REQUIREMENT »
Extract every line from the records below that contains the word "about".

##### DATA SHOWN #####

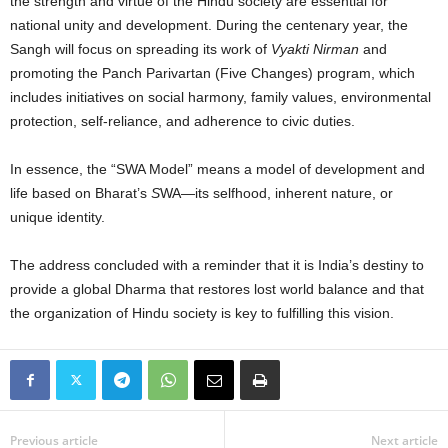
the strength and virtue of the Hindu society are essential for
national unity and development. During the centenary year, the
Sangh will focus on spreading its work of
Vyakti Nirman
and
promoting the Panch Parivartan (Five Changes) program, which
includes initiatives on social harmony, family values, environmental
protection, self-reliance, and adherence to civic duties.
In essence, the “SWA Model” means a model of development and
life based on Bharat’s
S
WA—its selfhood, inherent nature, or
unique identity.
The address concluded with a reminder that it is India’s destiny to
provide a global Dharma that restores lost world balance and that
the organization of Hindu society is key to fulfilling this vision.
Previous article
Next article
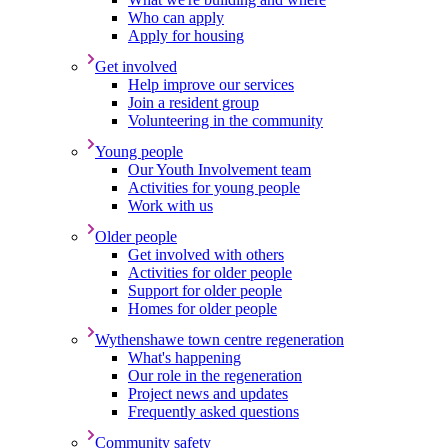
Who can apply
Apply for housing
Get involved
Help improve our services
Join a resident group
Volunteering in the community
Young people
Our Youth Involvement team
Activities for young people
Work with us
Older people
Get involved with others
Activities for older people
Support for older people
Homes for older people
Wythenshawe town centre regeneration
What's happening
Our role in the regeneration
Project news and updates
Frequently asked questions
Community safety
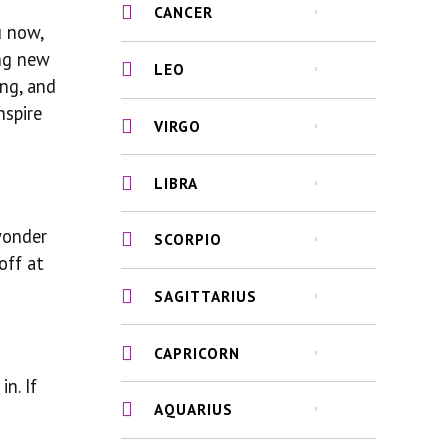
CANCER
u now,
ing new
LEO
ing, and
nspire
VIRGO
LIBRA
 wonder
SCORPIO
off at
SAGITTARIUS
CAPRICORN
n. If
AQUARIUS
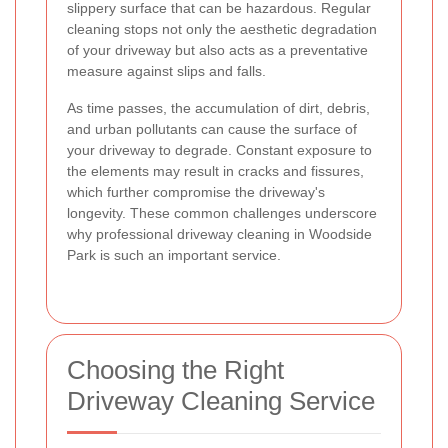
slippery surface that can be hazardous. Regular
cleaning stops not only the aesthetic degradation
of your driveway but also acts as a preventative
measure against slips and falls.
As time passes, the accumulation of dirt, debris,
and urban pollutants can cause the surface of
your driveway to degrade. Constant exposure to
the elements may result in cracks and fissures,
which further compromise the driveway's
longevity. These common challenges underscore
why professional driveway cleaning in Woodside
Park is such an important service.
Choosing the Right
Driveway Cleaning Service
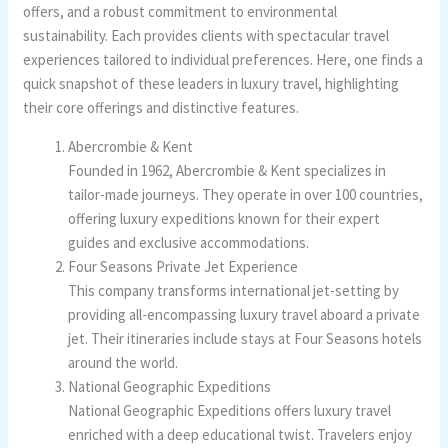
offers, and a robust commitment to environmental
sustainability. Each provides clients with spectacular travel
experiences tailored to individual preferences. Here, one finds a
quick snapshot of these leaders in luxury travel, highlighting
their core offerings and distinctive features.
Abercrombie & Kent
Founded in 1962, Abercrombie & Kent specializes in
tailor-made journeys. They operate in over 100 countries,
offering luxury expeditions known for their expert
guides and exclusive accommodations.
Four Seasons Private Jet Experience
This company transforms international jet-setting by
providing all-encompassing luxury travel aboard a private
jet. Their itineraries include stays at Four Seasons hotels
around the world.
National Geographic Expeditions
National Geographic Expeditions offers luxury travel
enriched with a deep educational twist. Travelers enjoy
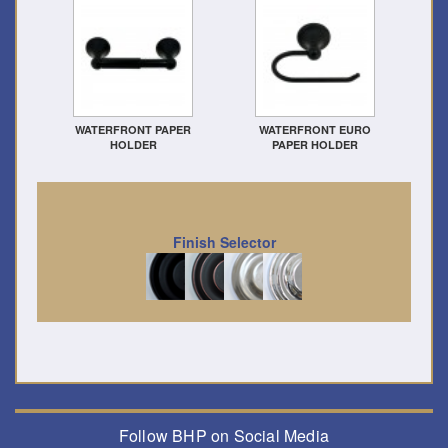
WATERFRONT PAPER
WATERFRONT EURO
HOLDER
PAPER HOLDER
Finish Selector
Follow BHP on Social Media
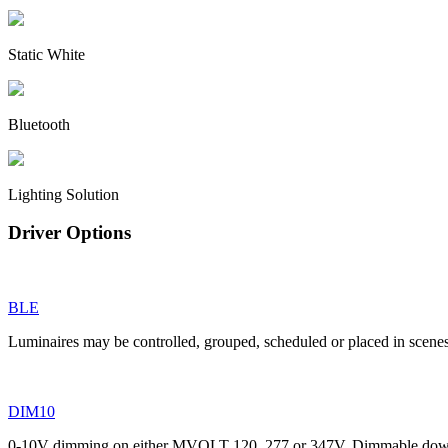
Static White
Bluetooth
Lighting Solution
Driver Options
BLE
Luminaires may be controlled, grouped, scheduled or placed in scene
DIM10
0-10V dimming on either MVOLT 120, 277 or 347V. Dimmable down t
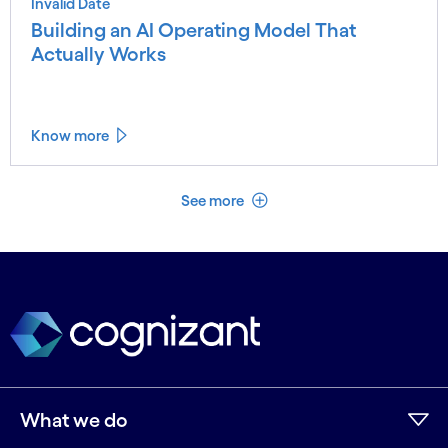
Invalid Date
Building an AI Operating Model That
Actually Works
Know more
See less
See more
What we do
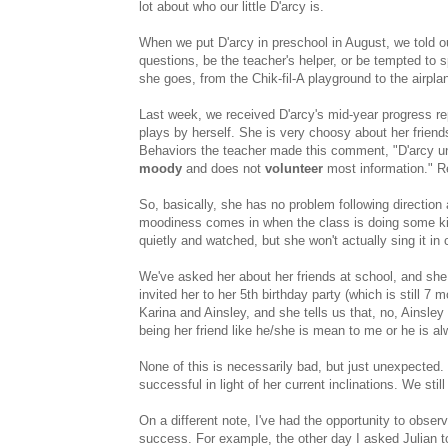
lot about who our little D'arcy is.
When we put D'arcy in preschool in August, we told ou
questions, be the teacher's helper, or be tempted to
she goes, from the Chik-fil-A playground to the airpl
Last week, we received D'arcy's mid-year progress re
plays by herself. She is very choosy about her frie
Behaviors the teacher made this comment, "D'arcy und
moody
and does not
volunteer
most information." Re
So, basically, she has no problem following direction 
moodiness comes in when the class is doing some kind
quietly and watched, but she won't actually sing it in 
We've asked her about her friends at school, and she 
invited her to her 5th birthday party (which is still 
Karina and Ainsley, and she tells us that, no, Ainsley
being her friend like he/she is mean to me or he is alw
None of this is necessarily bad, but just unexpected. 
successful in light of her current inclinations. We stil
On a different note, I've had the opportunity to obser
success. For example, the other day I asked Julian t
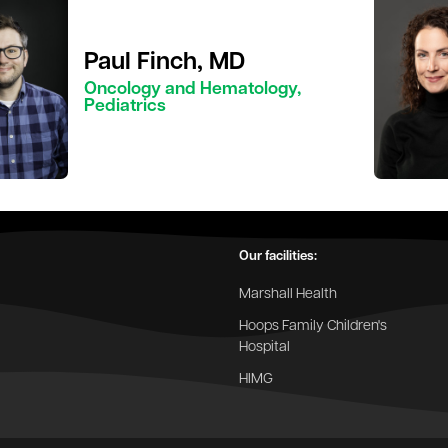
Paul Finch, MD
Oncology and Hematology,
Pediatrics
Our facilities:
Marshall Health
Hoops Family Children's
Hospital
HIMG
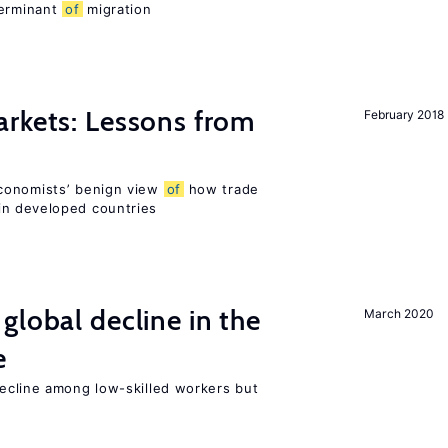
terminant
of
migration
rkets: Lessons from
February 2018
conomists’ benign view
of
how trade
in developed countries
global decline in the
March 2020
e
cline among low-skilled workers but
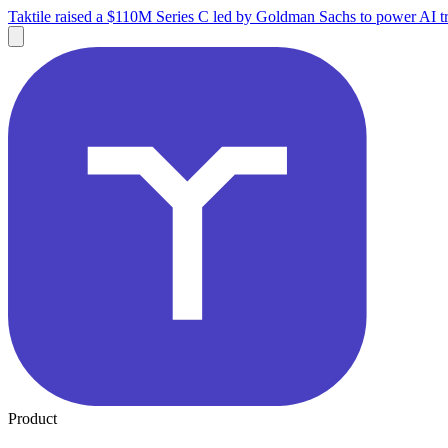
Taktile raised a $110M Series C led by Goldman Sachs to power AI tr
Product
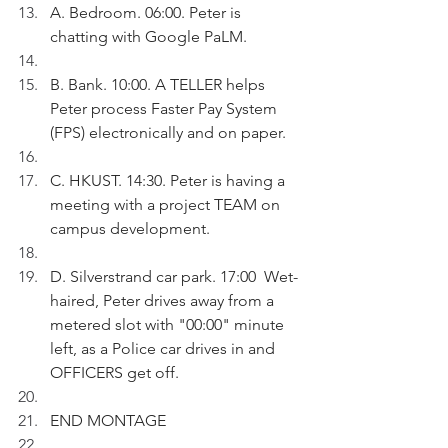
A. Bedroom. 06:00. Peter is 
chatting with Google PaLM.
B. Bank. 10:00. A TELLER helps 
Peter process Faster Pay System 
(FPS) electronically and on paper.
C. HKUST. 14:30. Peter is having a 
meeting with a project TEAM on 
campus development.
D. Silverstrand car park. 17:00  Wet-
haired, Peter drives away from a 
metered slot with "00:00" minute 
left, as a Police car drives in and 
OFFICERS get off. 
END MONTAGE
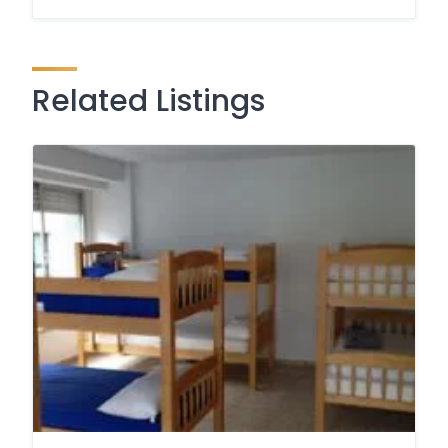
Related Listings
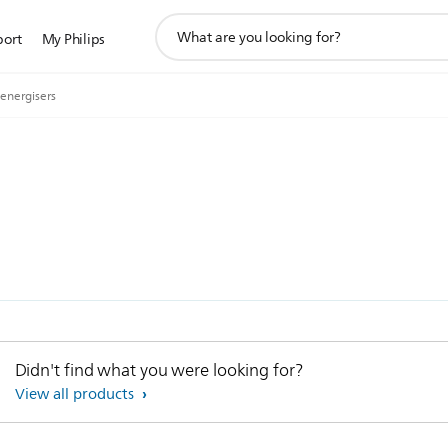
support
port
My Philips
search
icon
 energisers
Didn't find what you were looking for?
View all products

#####

RESULT BELOW »
lot about who our little D'arcy is.
plays by herself. She is very choosy about her frie
We've asked her about her friends at school, and she 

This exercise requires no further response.